- _Work instruction_:
Copy every line of the data in which the word "магазине" occurs.

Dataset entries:
━━━━━━

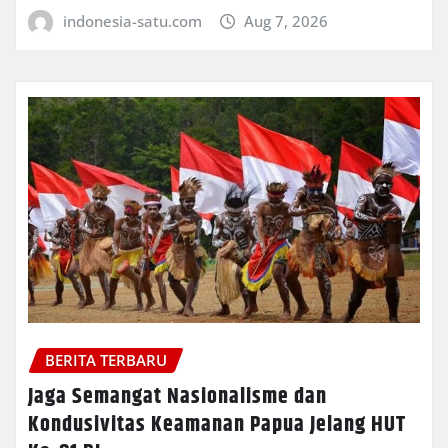
indonesia-satu.com
Aug 7, 2026
BERITA TERBARU
Jaga Semangat Nasionalisme dan
Kondusivitas Keamanan Papua Jelang HUT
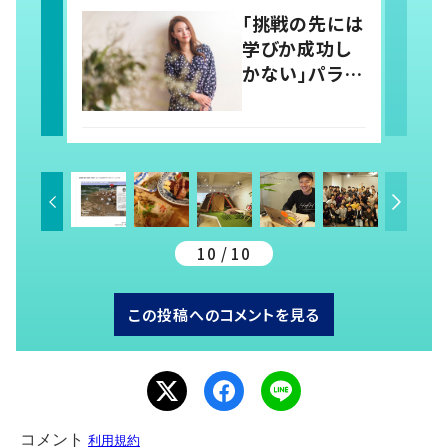
営者の目指す
「挑戦の先には
未来
学びか成功し
かない」パラレ
ルキャリアを活
かして、多方面
で活躍する女
性社長の半生
に迫る
10 / 10
この投稿へのコメントを見る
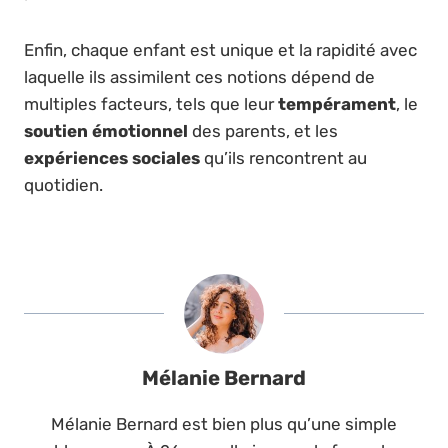
Enfin, chaque enfant est unique et la rapidité avec
laquelle ils assimilent ces notions dépend de
multiples facteurs, tels que leur
tempérament
, le
soutien émotionnel
des parents, et les
expériences sociales
qu’ils rencontrent au
quotidien.
Mélanie Bernard
Mélanie Bernard est bien plus qu’une simple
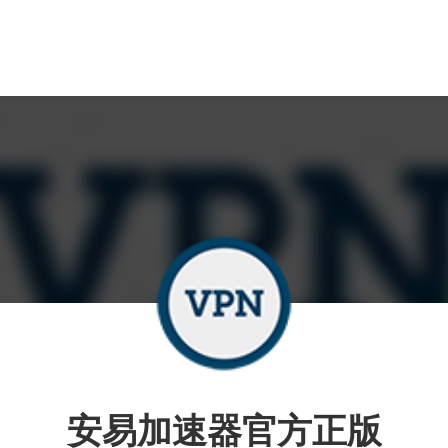
安易加速器官方正版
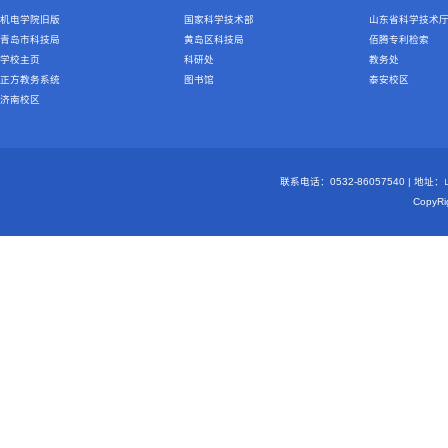
机电学院旧版
国家科学技术部
山东省科学技术
青岛市科技局
黄岛区科技局
佰腾专利检索
学校主页
科研处
教务处
正方教务系统
图书馆
泰安校区
济南校区
联系电话：0532-86057540 | 地
Copy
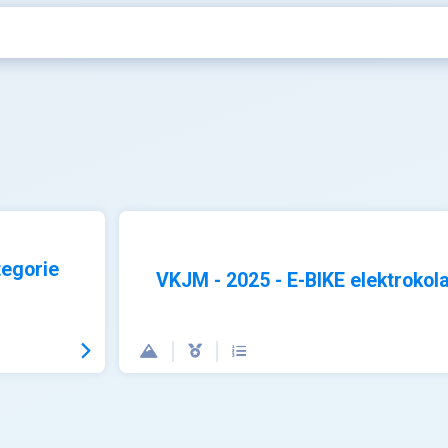
tegorie
VKJM - 2025 - E-BIKE elektrokol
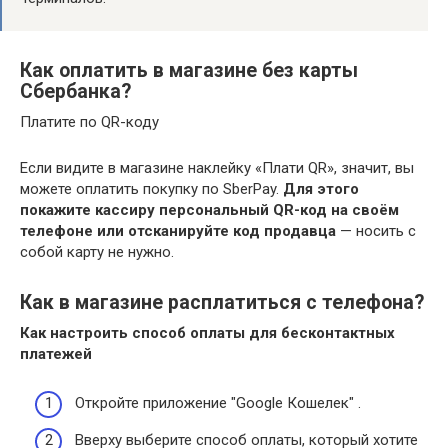
Как оплатить в магазине без карты
Сбербанка?
Платите по QR-коду
Если видите в магазине наклейку «Плати QR», значит, вы
можете оплатить покупку по SberPay.
Для этого
покажите кассиру персональный QR-код на своём
телефоне или отсканируйте код продавца
— носить с
собой карту не нужно.
Как в магазине расплатиться с телефона?
Как настроить способ оплаты для бесконтактных
платежей
Откройте приложение "Google Кошелек" .
Вверху выберите способ оплаты, который хотите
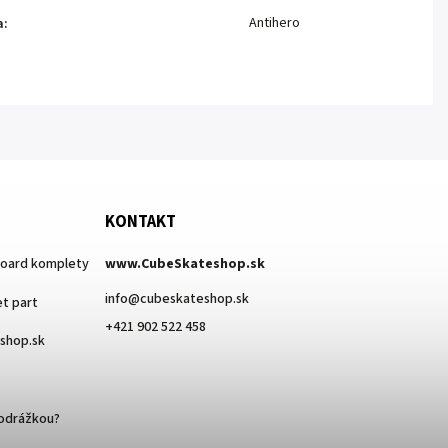
Antihero
a
:
KONTAKT
board komplety
www.CubeSkateshop.sk
info
@
cubeskateshop.sk
t part
+421 902 522 458
eshop.sk
podrážkou?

━━━━━━

- _Answer to this problem_:
Как оплатить в магазине без карты
Если видите в магазине наклейку «Плати QR», значит, вы
Как в магазине расплатиться с телефона?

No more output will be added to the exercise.